In community property states (Arizona, California, Idaho, Louisiana, Nevada, New Mexico, Texas, Washington and Wisconsin), the money both spouses earn during the marriage is community property. Anything the spouses buy with the community property is also community property. So, for example, if the spouses each buy a car in his or her own name with money each earns, both cars are community property. If the parties divorce, community property is usually divided equally. If one dies, all the community property usually goes to the other spouse, without any need for a will, unless the deceased has a will giving his or her half of the community property to someone else. Debts of the spouses are usually the debts of both spouses in community property states. The spouses can also have separate property, as long as they do not commingle it with community property. Separate property can include property owned before the marriage and kept separate, inheritances and gifts from third parties.
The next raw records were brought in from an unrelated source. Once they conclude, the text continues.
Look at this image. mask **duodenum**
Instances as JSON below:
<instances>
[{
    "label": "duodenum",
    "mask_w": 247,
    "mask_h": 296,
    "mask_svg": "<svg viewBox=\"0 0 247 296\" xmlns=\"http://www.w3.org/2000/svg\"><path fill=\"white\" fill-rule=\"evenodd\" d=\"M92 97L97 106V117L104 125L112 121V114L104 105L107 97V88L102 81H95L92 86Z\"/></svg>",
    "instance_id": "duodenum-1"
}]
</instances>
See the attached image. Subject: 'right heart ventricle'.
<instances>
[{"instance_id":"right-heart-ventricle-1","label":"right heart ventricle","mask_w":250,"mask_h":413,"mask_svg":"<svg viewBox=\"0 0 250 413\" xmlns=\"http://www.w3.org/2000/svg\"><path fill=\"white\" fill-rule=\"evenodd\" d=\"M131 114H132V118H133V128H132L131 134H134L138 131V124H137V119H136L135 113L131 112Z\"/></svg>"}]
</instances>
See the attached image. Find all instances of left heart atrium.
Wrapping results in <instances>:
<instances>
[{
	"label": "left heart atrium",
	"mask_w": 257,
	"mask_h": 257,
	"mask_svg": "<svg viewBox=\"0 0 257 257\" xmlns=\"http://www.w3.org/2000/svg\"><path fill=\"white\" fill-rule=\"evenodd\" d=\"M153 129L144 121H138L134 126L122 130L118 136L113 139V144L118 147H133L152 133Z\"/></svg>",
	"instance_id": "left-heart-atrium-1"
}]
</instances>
States that do not have community property are usually called common law states. In those states it matters whose name is on the title of property. If the spouses have cars in separate names, those cars belong to them separately. If a house is in the wife’s name, she owns it. If a boat is in both names, the spouses each own a half interest. If the spouses divorce in these states, the courts usually divide the property fairly (but not necessarily equally) between the parties and do not have to give property to the person who holds title. If one spouse dies, that spouse can usually leave any property in his or her name to anyone, but the other spouse often has a right to a certain share of the deceased spouse’s property under state law.
Tenancy by the Entirety
Tenancy by the entirety is a form of ownership available only to married couples and is frequently used to own real property. In this form of tenancy each spouse owns an undivided half of the property, and neither spouse can give away, sell, or will his or her interest in the property to anyone else without the consent of the other spouse. Tenancy by the entirety includes a right of survivorship, which means that if one spouse dies, the other owns the whole property automatically, without any need for wills or probate. If the parties divorce, they can jointly sell the property or get a court order to divide their interest in the property.
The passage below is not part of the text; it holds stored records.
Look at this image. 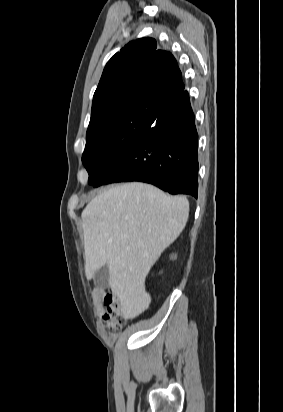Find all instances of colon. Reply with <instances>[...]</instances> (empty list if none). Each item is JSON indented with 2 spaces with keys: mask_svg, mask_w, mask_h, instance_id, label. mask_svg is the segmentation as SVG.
I'll use <instances>...</instances> for the list:
<instances>
[{
  "mask_svg": "<svg viewBox=\"0 0 283 412\" xmlns=\"http://www.w3.org/2000/svg\"><path fill=\"white\" fill-rule=\"evenodd\" d=\"M104 303L106 311L103 314L105 326L113 333L118 332L127 321V315L119 297L115 294H108Z\"/></svg>",
  "mask_w": 283,
  "mask_h": 412,
  "instance_id": "1",
  "label": "colon"
}]
</instances>
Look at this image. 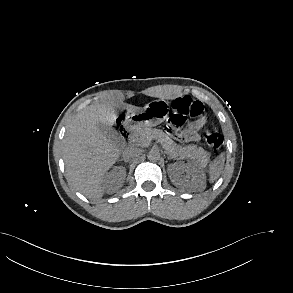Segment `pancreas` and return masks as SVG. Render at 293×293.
Segmentation results:
<instances>
[{"mask_svg": "<svg viewBox=\"0 0 293 293\" xmlns=\"http://www.w3.org/2000/svg\"><path fill=\"white\" fill-rule=\"evenodd\" d=\"M158 138L166 152L174 159L194 160L204 164L209 159V153L197 145L180 146L170 140L161 130L149 127H137L132 132L131 141L136 146H147L153 138Z\"/></svg>", "mask_w": 293, "mask_h": 293, "instance_id": "pancreas-1", "label": "pancreas"}]
</instances>
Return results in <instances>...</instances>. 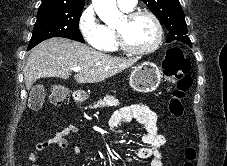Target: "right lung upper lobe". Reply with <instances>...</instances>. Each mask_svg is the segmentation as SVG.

Prenuptial and Postnuptial Agreements
All states allow spouses to make private agreements about divisions of property, but details of what is allowed vary by state. Spouses can never limit the amount of child support they will pay, and some states do not allow them to limit spousal support. They can usually make agreements about ownership of property. Courts are more likely to enforce a prenuptial agreement (one made before the marriage) than they are to enforce a postnuptial agreement (one made after the marriage). This is because married people have legal rights with regard to marital property, and it is more difficult for them to give up those rights, than for an unmarried person, who does not yet have legal rights, to give up future rights. Prenuptial and postnuptial agreements will usually only be enforced if the parties have equal bargaining power and there has been full financial disclosure between the parties.